„Jako że do tej pory nie dokonano odpowiednich zmian prawnych, rozważamy podjęcie stosownych decyzji na naszym kolejnym posiedzeniu" – takiej treści list otrzymał właśnie przewodniczący Bundestagu od wiceprezesa Federalnego Trybunału Konstytucyjnego Ferdinanda Kirchhofa. Rzecz dotyczy ubiegłorocznego orzeczenia Trybunału zobowiązującego władze ustawodawcze do objęcia ulgami podatkowymi z racji nabycia nieruchomości pary homoseksualne.
Zdaniem Trybunału nie ma żadnych przeszkód, aby pary te korzystać mogły z takich samych ulg jak małżeństwa. Zarówno rząd, jak i Bundestag zignorowały orzeczenie Trybunału, który grozi obecnie, że wyegzekwuje realizację swego orzeczenia.
I to w czasie trwającej już kampanii przed wrześniowymi wyborami do Bundestagu. Jest to groźne dla kanclerz Angeli Merkel i jej ugrupowania.
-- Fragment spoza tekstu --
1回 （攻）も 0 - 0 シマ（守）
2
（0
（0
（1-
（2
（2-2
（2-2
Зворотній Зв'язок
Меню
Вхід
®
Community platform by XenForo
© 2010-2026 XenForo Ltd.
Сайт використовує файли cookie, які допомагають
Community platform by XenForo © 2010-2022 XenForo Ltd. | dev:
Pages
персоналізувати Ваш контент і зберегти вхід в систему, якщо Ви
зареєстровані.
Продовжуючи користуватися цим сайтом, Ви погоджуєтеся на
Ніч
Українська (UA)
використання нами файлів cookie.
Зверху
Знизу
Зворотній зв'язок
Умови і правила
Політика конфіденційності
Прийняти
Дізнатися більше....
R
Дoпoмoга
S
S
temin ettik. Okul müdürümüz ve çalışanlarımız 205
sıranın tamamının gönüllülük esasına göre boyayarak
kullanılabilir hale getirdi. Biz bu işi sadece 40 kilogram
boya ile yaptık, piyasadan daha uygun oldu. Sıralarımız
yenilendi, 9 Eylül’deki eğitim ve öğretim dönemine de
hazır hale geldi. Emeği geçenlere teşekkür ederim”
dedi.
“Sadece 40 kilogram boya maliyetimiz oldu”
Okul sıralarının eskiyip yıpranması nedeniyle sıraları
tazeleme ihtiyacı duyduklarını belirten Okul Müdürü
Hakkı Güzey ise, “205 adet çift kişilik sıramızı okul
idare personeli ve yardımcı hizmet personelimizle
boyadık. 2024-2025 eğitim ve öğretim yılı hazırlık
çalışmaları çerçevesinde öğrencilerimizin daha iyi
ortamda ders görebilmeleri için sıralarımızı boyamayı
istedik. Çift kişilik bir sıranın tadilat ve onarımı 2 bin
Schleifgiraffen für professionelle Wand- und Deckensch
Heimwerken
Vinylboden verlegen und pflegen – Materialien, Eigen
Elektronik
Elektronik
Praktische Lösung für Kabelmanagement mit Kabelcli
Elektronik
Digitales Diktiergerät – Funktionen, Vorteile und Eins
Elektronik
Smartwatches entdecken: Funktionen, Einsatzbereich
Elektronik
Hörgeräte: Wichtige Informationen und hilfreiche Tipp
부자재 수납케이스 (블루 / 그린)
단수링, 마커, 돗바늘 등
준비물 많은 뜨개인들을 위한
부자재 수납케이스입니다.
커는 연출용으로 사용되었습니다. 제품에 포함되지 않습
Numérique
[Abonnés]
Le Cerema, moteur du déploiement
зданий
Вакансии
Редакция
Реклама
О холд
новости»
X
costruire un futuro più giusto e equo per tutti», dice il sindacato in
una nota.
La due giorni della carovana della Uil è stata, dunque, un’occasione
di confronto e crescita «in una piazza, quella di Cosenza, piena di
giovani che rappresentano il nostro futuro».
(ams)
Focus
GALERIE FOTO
Z największym trudem udało się szefowej rządu zamknięcie dyskusji w CDU na temat wyposażenia par homoseksualnych w te same prawa co pary małżeńskie. Zwolennicy takiej propozycji mieli nadzieję, że zwiększy szanse konserwatywnej CDU w wyborach, zwłaszcza w dużych miastach o sporych skupiskach homoseksualistów. CDU przegrała w ostatnim czasie elekcje w Stuttgarcie, Frankfurcie, Hamburgu i Bremie także dlatego, że jest postrzegana jako partia przywiązana ślepo do idei konserwatywnych i niedostrzegająca przemian społecznych.
Dogodnym pretekstem do zmiany linii CDU mogło być orzeczenie Trybunału Konstytucyjnego z lutego, w którym uznał, że nie jest sprzeczna z konstytucją adopcja dzieci przez osoby żyjące w homoseksualnych związkach partnerskich, o ile są to dzieci jednego z partnerów. Kanclerz Merkel uznała pomysł zmiany linii partii w sprawie praw homoseksualistów za zbyt ryzykowny przed wyborami i na tym się na razie skończyło.
Pretensje zgłaszane obecnie przez Trybunał grożą rozpoczęciem nowej dyskusji w łonie CDU. Przy tym dwie trzecie członków tej partii jest za pełnym zrównaniem praw par małżeńskich i homoseksualnych. Z CDU i samą Angelą Merkel rzecz byłaby do zrobienia. Prawdziwym problemem jest bawarska CSU, siostrzane ugrupowanie partii pani kanclerz, z którym CDU tworzy frakcję w Bundestagu. – Mamy w kraju 17 mln małżeństw i 30 tys. zarejestrowanych związków partnerskich. CDU/CSU powinna reprezentować interesy milczącej większości, a nie hałaśliwej mniejszości – argumentował w niedawnym wywiadzie Aleksander Dobrint, sekretarz generalny CSU.